On October 7, Cuban President Osvaldo Dorticós
Torrado spoke at the UN General Assembly: "If... we are attacked, we will
defend ourselves. I repeat, we have sufficient means with which to defend
ourselves; we have indeed our inevitable weapons, the weapons, which we would
have preferred not to acquire, and which we do not wish to
employ."[citation needed] On October 10 in another Senate speech Sen.
Keating reaffirmed his earlier warning of August 31 and stated that,
"Construction has begun on at least a half dozen launching sites for
intermediate range tactical missiles."
The United States had been sending U-2
surveillance over Cuba since the failed Bay of Pigs Invasion.[38] The first
issue that led to a pause in reconnaissance flights took place on August 30,
when a U-2 operated by the US Air Force's Strategic Air Command flew over
Sakhalin Island in the Soviet Far East by mistake. The Soviets lodged a protest
and the US apologized. Nine days later, a Taiwanese-operated U-2[39][40] was
lost over western China to an SA-2 surface-to-air missile. US officials were
worried that one of the Cuban or Soviet SAMs in Cuba might shoot down a CIA
U-2, initiating another international incident. In a meeting with members of the
Committee on Overhead Reconnaissance (COMOR) on September 10, Secretary of
State Dean Rusk and National Security Advisor McGeorge Bundy heavily restricted
further U-2 flights over Cuban airspace. The resulting lack of coverage over
the island for the next five weeks became known to historians as the
"Photo Gap".[41] No significant U-2 coverage was achieved over the
interior of the island. US officials attempted to use a Corona
photoreconnaissance satellite to obtain coverage over reported Soviet military deployments,
but imagery acquired over western Cuba by a Corona KH-4 mission on October 1
was heavily covered by clouds and haze and failed to provide any usable
intelligence. At the end of September, Navy reconnaissance aircraft
photographed the Soviet ship Kasimov, with large crates on its deck the size
and shape of Il-28 jet bomber fuselages.
In September 1962, analysts from the Defense
Intelligence Agency (DIA) noticed that Cuban surface-to-air missile sites were
arranged in a pattern similar to those used by the Soviet Union to protect its
ICBM bases, leading DIA to lobby for the resumption of U-2 flights over the
island.[43] Although in the past the flights had been conducted by the CIA,
pressure from the Defense Department made the authority be transferred to the
Air Force. Following the loss of a CIA U-2 over the Soviet Union in May 1960,
it was thought that if another U-2 were shot down, an Air Force aircraft
arguably being used for a legitimate military purpose would be easier to
explain than a CIA flight.
When the reconnaissance missions were reauthorized
on October 9, poor weather kept the planes from flying.
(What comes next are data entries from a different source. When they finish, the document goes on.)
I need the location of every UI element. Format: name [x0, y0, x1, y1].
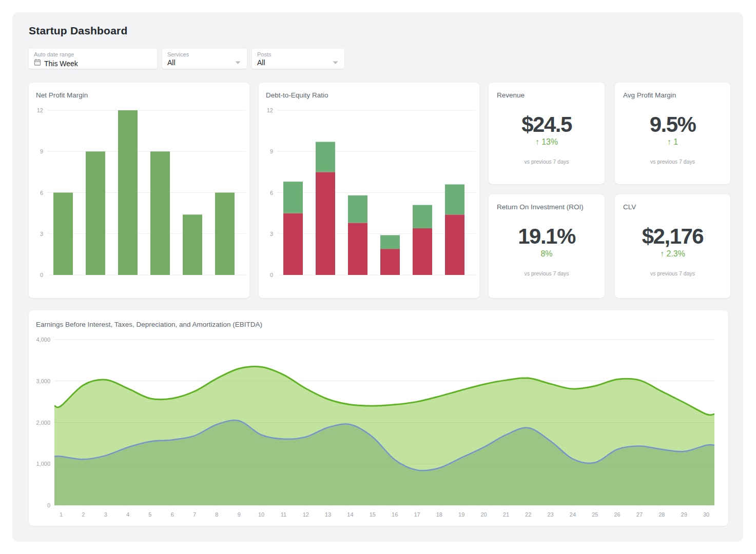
net-profit-margin-card: 036912 Net Profit Margin [29, 83, 249, 298]
svg-text:24: 24 [570, 511, 576, 518]
net-profit-margin-chart: 036912 [29, 83, 249, 298]
svg-text:14: 14 [347, 511, 353, 518]
svg-text:0: 0 [47, 502, 50, 508]
chevron-down-icon [333, 57, 338, 67]
svg-text:17: 17 [414, 511, 420, 518]
svg-text:12: 12 [37, 107, 43, 113]
svg-text:10: 10 [258, 511, 264, 518]
svg-text:23: 23 [547, 511, 553, 518]
svg-text:19: 19 [458, 511, 464, 518]
filter-bar: Auto date range This Week Services All [29, 49, 344, 69]
chevron-down-icon [235, 57, 241, 67]
kpi-title: Revenue [497, 91, 525, 99]
posts-label: Posts [257, 51, 339, 58]
svg-text:13: 13 [325, 511, 331, 518]
posts-filter[interactable]: Posts All [252, 49, 344, 69]
kpi-delta: ↑ 13% [489, 137, 605, 147]
kpi-delta: 8% [489, 249, 605, 259]
kpi-note: vs previous 7 days [615, 159, 730, 165]
svg-text:9: 9 [270, 148, 273, 154]
date-range-label: Auto date range [34, 51, 152, 58]
svg-text:9: 9 [40, 148, 43, 154]
kpi-card-revenue: Revenue $24.5 ↑ 13% vs previous 7 days [489, 83, 605, 184]
page-title: Startup Dashboard [29, 25, 127, 37]
svg-text:26: 26 [614, 511, 620, 518]
kpi-value: 19.1% [489, 194, 605, 248]
svg-text:21: 21 [503, 511, 509, 518]
date-range-value: This Week [44, 60, 78, 68]
svg-text:12: 12 [303, 511, 309, 518]
svg-text:22: 22 [525, 511, 531, 518]
svg-text:4: 4 [126, 511, 129, 518]
svg-text:11: 11 [281, 511, 286, 518]
svg-text:0: 0 [40, 272, 43, 278]
kpi-title: Return On Investment (ROI) [497, 203, 584, 211]
svg-text:6: 6 [270, 190, 273, 196]
kpi-card-clv: CLV $2,176 ↑ 2.3% vs previous 7 days [615, 194, 730, 298]
kpi-card-roi: Return On Investment (ROI) 19.1% 8% vs p… [489, 194, 605, 298]
kpi-note: vs previous 7 days [489, 159, 605, 165]
svg-text:6: 6 [171, 511, 174, 518]
svg-text:1,000: 1,000 [36, 461, 50, 467]
services-filter[interactable]: Services All [162, 49, 247, 69]
kpi-note: vs previous 7 days [615, 270, 730, 276]
svg-text:5: 5 [148, 511, 151, 518]
svg-text:30: 30 [703, 511, 709, 518]
svg-text:20: 20 [480, 511, 487, 518]
svg-text:1: 1 [60, 511, 63, 518]
ebitda-chart: 01,0002,0003,0004,0001234567891011121314… [29, 310, 728, 526]
svg-text:3: 3 [40, 231, 43, 237]
dashboard-panel: Startup Dashboard Auto date range This W… [12, 12, 743, 542]
debt-to-equity-chart: 036912 [259, 83, 479, 298]
date-range-filter[interactable]: Auto date range This Week [29, 49, 157, 69]
svg-text:28: 28 [658, 511, 665, 518]
svg-text:29: 29 [681, 511, 687, 518]
svg-text:25: 25 [592, 511, 598, 518]
kpi-value: $24.5 [489, 83, 605, 136]
svg-text:7: 7 [193, 511, 196, 518]
svg-text:15: 15 [370, 511, 376, 518]
services-value: All [167, 58, 176, 67]
svg-text:9: 9 [238, 511, 241, 518]
kpi-card-avg-profit-margin: Avg Profit Margin 9.5% ↑ 1 vs previous 7… [615, 83, 730, 184]
kpi-value: 9.5% [615, 83, 730, 136]
svg-text:3: 3 [104, 511, 107, 518]
calendar-icon [34, 58, 41, 68]
svg-text:12: 12 [267, 107, 273, 113]
kpi-value: $2,176 [615, 194, 730, 248]
svg-text:2,000: 2,000 [36, 420, 50, 426]
svg-text:0: 0 [270, 272, 273, 278]
chart-title: Net Profit Margin [36, 91, 88, 99]
svg-text:18: 18 [436, 511, 442, 518]
svg-text:6: 6 [40, 190, 43, 196]
svg-text:8: 8 [215, 511, 218, 518]
kpi-title: Avg Profit Margin [623, 91, 676, 99]
kpi-note: vs previous 7 days [489, 270, 605, 276]
chart-title: Debt-to-Equity Ratio [266, 91, 328, 99]
svg-text:2: 2 [82, 511, 85, 518]
chart-title: Earnings Before Interest, Taxes, Depreci… [36, 321, 262, 328]
svg-text:16: 16 [392, 511, 398, 518]
kpi-delta: ↑ 2.3% [615, 249, 730, 259]
kpi-delta: ↑ 1 [615, 137, 730, 147]
ebitda-card: 01,0002,0003,0004,0001234567891011121314… [29, 310, 728, 526]
debt-to-equity-card: 036912 Debt-to-Equity Ratio [259, 83, 479, 298]
svg-text:4,000: 4,000 [36, 337, 50, 343]
svg-text:3: 3 [270, 231, 273, 237]
kpi-grid: Revenue $24.5 ↑ 13% vs previous 7 days A… [489, 83, 730, 298]
svg-text:3,000: 3,000 [36, 378, 50, 384]
services-label: Services [167, 51, 242, 58]
svg-text:27: 27 [636, 511, 643, 518]
posts-value: All [257, 58, 265, 67]
kpi-title: CLV [623, 203, 636, 211]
The US first obtained
U-2 photographic evidence of the missiles on October 14, when a U-2 flight
piloted by Major Richard Heyser took 928 pictures on a path selected by DIA
analysts, capturing images of what turned out to be an SS-4 construction site
at San Cristóbal, Pinar del Río Province (now in Artemisa Province), in western
Cuba.
On October 15, the CIA's National Photographic
Interpretation Center (NPIC) reviewed the U-2 photographs and identified
objects that they interpreted as medium range ballistic missiles. This
identification was made, in part, on the strength of reporting provided by Oleg
Penkovsky, a double agent in the GRU working for CIA and MI6. Although he
provided no direct reports of the Soviet missile deployments to Cuba, technical
and doctrinal details of Soviet missile regiments that had been provided by
Penkovsky in the months and years prior to the Crisis helped NPIC analysts
correctly identify the missiles on U-2 imagery.
That evening, the CIA notified the Department of
State and at 8:30 pm EDT, Bundy chose to wait until the next morning to tell
the President. McNamara was briefed at midnight. The next morning, Bundy met
with Kennedy and showed him the U-2 photographs and briefed him on the CIA's
analysis of the images.[46] At 6:30 pm EDT, Kennedy convened a meeting of the
nine members of the National Security Council and five other key advisors,[47]
in a group he formally named the Executive Committee of the National Security
Council (EXCOMM) after the fact on October 22 by the National Security Action
Memorandum 196.[48] Without informing the members of EXCOMM, President Kennedy
tape recorded all of their proceedings, and Sheldon M. Stern, head of the
Kennedy library transcribed some of them.
Kennedy concluded that attacking Cuba by air would
signal the Soviets to presume "a clear line" to conquer Berlin.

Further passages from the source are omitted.